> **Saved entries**

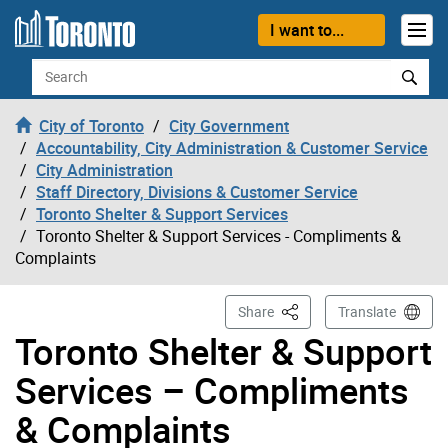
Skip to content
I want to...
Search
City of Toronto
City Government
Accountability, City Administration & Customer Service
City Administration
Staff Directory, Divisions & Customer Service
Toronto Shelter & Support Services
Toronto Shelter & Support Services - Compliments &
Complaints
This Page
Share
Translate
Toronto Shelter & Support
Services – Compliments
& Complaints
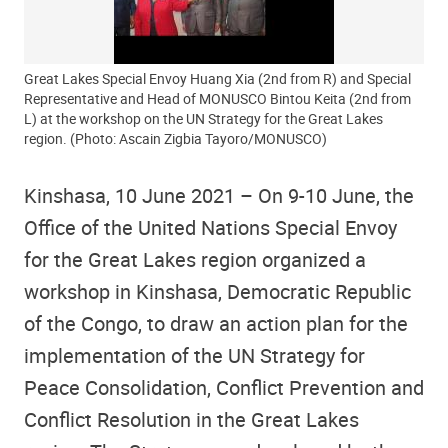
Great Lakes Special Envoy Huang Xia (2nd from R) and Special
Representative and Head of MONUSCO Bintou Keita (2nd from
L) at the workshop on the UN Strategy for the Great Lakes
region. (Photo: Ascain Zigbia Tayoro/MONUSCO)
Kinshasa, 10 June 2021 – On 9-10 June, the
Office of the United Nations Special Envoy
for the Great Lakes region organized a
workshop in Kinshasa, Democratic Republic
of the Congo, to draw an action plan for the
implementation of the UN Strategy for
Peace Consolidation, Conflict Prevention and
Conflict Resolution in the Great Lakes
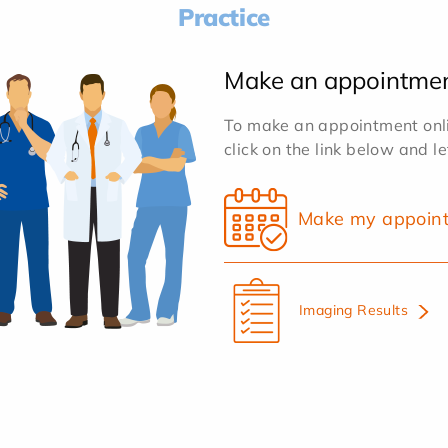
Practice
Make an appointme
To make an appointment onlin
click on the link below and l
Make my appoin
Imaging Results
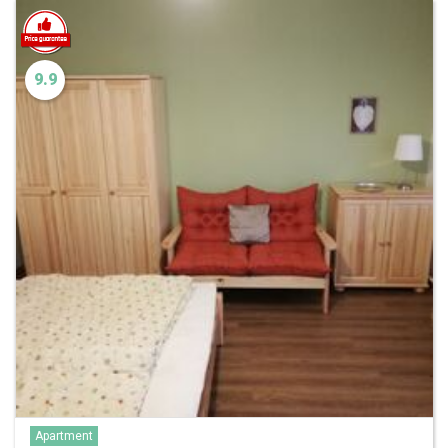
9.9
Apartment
---
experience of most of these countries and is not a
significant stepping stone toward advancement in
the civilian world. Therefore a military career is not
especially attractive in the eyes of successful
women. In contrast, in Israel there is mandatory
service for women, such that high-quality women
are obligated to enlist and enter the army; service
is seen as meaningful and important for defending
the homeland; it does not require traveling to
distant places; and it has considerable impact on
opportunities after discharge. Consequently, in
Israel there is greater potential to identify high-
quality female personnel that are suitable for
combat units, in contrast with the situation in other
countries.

> **What is expected**
Among the records above, find each line holding the string "countries" and pull it out.

> **Task response**
experience of most of these countries and is not a
countries.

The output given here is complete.